**The task:**
What is needed is an exact copy of the lines from the start of the records below through the line with "keeping pace with", without the pictures.

── Materials provided

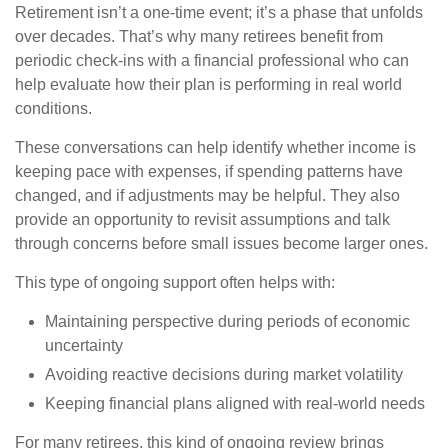
Retirement isn’t a one-time event; it’s a phase that unfolds
over decades. That’s why many retirees benefit from
periodic check-ins with a financial professional who can
help evaluate how their plan is performing in real world
conditions.
These conversations can help identify whether income is
keeping pace with expenses, if spending patterns have
changed, and if adjustments may be helpful. They also
provide an opportunity to revisit assumptions and talk
through concerns before small issues become larger ones.
This type of ongoing support often helps with:
Maintaining perspective during periods of economic
uncertainty
Avoiding reactive decisions during market volatility
Keeping financial plans aligned with real-world needs
For many retirees, this kind of ongoing review brings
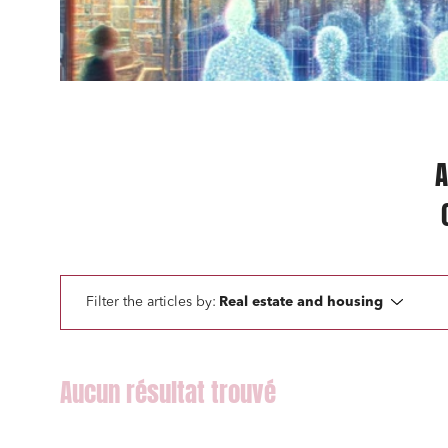
Mobilit
Real es
Digital
IT cont
A
Bank fi
I have 
Filter the articles by:
Real estate and housing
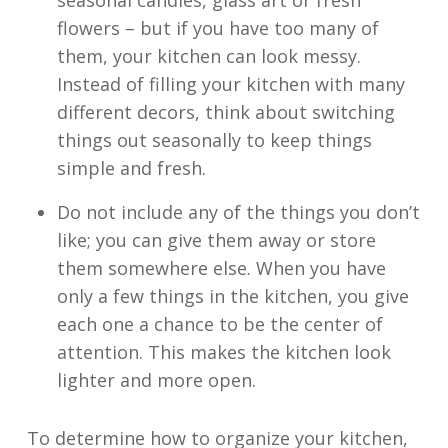
seasonal candles, glass art or fresh
flowers – but if you have too many of
them, your kitchen can look messy.
Instead of filling your kitchen with many
different decors, think about switching
things out seasonally to keep things
simple and fresh.
Do not include any of the things you don’t
like; you can give them away or store
them somewhere else. When you have
only a few things in the kitchen, you give
each one a chance to be the center of
attention. This makes the kitchen look
lighter and more open.
To determine how to organize your kitchen,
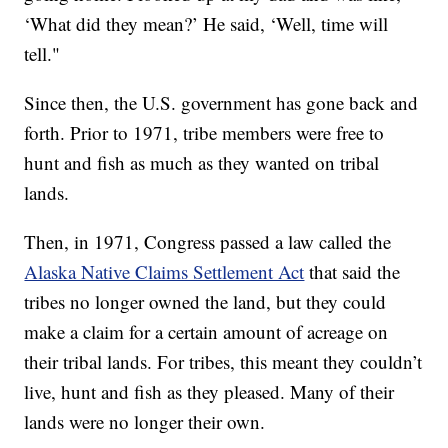
‘What did they mean?’ He said, ‘Well, time will
tell."
Since then, the U.S. government has gone back and
forth. Prior to 1971, tribe members were free to
hunt and fish as much as they wanted on tribal
lands.
Then, in 1971, Congress passed a law called the
Alaska Native Claims Settlement Act
that said the
tribes no longer owned the land, but they could
make a claim for a certain amount of acreage on
their tribal lands. For tribes, this meant they couldn’t
live, hunt and fish as they pleased. Many of their
lands were no longer their own.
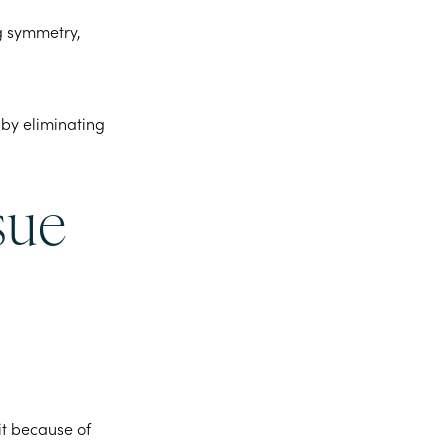
ng symmetry,
 by eliminating
sue
 it because of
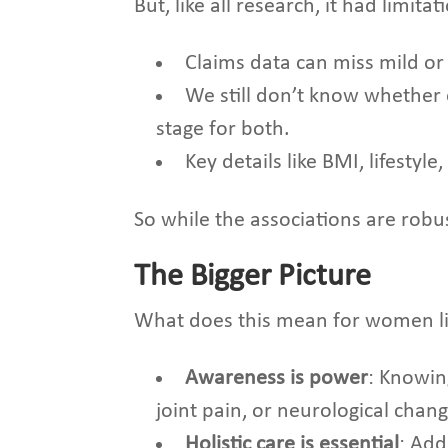
But, like all research, it had limitat
Claims data can miss mild o
We still don’t know whether
stage for both.
Key details like BMI, lifesty
So while the associations are robus
The Bigger Picture
What does this mean for women li
Awareness is power
: Knowin
joint pain, or neurological chan
Holistic care is essential
: Add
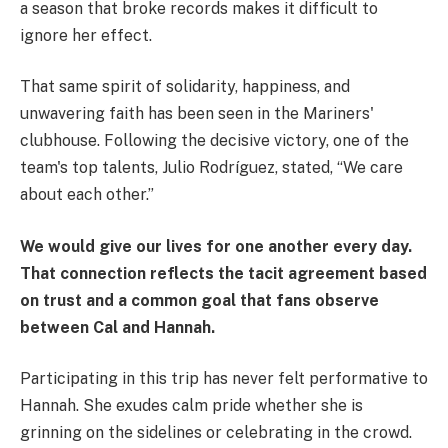
a season that broke records makes it difficult to
ignore her effect.
That same spirit of solidarity, happiness, and
unwavering faith has been seen in the Mariners'
clubhouse. Following the decisive victory, one of the
team's top talents, Julio Rodríguez, stated, “We care
about each other.”
We would give our lives for one another every day.
That connection reflects the tacit agreement based
on trust and a common goal that fans observe
between Cal and Hannah.
Participating in this trip has never felt performative to
Hannah. She exudes calm pride whether she is
grinning on the sidelines or celebrating in the crowd.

────

**Response to the exercise:**
Retirement isn’t a one-time event; it’s a phase that unfolds
over decades. That’s why many retirees benefit from
periodic check-ins with a financial professional who can
help evaluate how their plan is performing in real world
conditions.
These conversations can help identify whether income is
keeping pace with expenses, if spending patterns have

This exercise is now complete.